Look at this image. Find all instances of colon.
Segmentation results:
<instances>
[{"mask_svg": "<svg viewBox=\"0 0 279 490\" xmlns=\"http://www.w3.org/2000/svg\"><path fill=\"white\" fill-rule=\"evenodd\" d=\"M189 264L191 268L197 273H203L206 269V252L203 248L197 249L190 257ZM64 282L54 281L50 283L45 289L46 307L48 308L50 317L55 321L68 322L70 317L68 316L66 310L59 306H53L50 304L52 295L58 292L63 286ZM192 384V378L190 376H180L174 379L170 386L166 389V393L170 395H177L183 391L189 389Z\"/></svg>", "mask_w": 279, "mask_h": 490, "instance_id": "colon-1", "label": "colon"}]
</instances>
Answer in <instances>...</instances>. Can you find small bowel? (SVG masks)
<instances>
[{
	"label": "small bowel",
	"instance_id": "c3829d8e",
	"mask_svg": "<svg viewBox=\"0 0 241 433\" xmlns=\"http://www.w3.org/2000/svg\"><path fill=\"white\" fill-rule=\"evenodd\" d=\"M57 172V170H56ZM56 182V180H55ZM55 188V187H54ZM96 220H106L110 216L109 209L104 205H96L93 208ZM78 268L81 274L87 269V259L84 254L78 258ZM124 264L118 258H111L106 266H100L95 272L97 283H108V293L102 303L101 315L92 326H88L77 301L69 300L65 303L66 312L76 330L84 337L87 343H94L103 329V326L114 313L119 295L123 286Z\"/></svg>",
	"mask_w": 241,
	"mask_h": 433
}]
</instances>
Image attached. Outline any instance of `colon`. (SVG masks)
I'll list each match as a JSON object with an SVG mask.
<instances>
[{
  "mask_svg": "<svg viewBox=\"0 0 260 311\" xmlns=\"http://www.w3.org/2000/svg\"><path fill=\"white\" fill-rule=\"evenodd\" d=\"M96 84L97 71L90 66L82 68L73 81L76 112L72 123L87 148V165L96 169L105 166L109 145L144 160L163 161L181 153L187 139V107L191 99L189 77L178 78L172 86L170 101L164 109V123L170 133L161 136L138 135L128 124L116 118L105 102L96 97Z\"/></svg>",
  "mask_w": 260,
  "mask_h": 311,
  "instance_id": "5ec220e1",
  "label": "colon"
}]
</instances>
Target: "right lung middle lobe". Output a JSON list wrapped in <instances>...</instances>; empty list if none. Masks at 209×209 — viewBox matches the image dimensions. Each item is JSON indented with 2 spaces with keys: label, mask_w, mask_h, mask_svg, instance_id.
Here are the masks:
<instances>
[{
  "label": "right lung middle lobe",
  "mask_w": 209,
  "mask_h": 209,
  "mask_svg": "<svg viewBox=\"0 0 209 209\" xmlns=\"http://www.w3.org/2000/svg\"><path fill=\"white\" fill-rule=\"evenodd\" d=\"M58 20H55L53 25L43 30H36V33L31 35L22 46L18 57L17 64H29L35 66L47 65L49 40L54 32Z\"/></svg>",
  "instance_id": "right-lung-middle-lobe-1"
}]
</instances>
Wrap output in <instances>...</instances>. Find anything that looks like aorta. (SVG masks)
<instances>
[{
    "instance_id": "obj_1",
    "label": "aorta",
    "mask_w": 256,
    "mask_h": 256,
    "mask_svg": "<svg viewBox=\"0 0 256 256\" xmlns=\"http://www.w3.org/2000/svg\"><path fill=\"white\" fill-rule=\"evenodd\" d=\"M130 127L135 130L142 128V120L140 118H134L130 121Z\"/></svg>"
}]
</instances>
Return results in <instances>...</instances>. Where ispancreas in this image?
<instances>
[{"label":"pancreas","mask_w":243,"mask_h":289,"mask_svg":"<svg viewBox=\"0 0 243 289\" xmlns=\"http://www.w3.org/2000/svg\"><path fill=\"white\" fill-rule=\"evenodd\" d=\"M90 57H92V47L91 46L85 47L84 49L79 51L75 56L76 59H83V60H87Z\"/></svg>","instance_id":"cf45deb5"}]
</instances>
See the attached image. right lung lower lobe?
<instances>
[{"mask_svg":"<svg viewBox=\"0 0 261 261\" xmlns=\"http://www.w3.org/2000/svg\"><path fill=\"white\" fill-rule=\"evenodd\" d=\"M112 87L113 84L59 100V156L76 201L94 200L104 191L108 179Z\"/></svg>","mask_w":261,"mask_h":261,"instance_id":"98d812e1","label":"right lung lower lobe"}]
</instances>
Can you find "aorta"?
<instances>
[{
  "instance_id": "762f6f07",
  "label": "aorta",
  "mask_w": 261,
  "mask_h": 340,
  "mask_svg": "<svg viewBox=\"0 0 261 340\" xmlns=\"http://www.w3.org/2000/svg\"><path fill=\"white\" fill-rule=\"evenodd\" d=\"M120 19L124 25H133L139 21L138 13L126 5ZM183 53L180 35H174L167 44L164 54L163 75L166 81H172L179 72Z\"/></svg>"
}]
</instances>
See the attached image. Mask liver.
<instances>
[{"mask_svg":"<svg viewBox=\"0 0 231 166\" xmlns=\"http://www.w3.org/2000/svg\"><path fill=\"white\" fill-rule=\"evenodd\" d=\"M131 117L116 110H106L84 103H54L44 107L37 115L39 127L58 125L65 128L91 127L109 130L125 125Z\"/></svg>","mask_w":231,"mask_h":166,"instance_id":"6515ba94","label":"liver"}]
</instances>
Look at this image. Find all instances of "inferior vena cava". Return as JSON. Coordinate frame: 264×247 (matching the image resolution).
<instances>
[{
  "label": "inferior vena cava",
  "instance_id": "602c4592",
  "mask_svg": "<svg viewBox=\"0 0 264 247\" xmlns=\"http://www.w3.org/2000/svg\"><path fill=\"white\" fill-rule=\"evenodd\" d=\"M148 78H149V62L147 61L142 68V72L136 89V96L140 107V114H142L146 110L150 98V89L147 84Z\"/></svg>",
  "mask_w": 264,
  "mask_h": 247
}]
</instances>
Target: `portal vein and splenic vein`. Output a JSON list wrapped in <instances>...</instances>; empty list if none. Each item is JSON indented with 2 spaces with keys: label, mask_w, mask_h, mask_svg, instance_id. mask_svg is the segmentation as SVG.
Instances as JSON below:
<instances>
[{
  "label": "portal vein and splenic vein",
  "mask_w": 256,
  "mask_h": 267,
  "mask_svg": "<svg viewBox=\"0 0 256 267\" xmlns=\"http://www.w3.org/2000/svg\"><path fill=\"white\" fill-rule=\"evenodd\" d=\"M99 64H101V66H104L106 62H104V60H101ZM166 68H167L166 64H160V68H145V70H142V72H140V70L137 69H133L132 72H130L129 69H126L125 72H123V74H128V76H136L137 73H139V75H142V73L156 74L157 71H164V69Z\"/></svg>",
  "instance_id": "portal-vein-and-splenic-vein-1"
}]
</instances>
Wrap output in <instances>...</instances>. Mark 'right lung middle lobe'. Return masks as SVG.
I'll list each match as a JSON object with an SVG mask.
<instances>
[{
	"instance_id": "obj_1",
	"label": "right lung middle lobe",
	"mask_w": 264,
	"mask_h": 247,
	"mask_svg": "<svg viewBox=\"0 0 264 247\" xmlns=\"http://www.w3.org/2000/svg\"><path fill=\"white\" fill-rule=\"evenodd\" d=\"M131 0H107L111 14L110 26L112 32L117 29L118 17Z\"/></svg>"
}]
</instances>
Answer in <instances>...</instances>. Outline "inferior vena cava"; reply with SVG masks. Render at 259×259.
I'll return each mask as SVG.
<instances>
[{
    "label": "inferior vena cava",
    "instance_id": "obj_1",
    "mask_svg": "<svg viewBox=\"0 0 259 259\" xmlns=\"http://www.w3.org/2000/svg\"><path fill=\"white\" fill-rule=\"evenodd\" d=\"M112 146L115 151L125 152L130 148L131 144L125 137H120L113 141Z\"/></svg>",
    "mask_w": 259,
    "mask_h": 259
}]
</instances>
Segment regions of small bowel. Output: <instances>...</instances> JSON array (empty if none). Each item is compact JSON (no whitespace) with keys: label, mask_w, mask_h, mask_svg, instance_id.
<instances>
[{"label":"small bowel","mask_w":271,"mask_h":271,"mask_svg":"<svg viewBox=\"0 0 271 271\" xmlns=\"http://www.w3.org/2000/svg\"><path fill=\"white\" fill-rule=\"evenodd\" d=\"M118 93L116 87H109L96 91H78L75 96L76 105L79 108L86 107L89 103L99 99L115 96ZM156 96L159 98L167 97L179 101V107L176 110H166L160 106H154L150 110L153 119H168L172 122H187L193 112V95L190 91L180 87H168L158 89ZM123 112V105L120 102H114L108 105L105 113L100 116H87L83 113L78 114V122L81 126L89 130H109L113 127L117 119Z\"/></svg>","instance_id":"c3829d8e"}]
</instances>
###
» **PROBLEM DESCRIPTION**
Only these are to be transcribed: the line with "Answer in <instances>...</instances>. Outline" and every line after it through the last line of the entries, each exactly.

» **SOLUTION TO THIS EXERCISE**
Answer in <instances>...</instances>. Outline "inferior vena cava"; reply with SVG masks. Render at 259×259.
I'll return each mask as SVG.
<instances>
[{
    "label": "inferior vena cava",
    "instance_id": "obj_1",
    "mask_svg": "<svg viewBox=\"0 0 259 259\" xmlns=\"http://www.w3.org/2000/svg\"><path fill=\"white\" fill-rule=\"evenodd\" d=\"M112 146L115 151L125 152L130 148L131 144L125 137H120L113 141Z\"/></svg>",
    "mask_w": 259,
    "mask_h": 259
}]
</instances>
Segment regions of small bowel. Output: <instances>...</instances> JSON array (empty if none). Each item is compact JSON (no whitespace) with keys: label, mask_w, mask_h, mask_svg, instance_id.
<instances>
[{"label":"small bowel","mask_w":271,"mask_h":271,"mask_svg":"<svg viewBox=\"0 0 271 271\" xmlns=\"http://www.w3.org/2000/svg\"><path fill=\"white\" fill-rule=\"evenodd\" d=\"M118 93L116 87H109L96 91H78L75 96L76 105L79 108L86 107L89 103L99 99L115 96ZM156 96L159 98L167 97L179 101V107L176 110H166L160 106H154L150 110L153 119H168L172 122H187L193 112V95L190 91L180 87H168L158 89ZM123 112V105L120 102H114L108 105L105 113L100 116H87L83 113L78 114V122L81 126L89 130H109L113 127L117 119Z\"/></svg>","instance_id":"c3829d8e"}]
</instances>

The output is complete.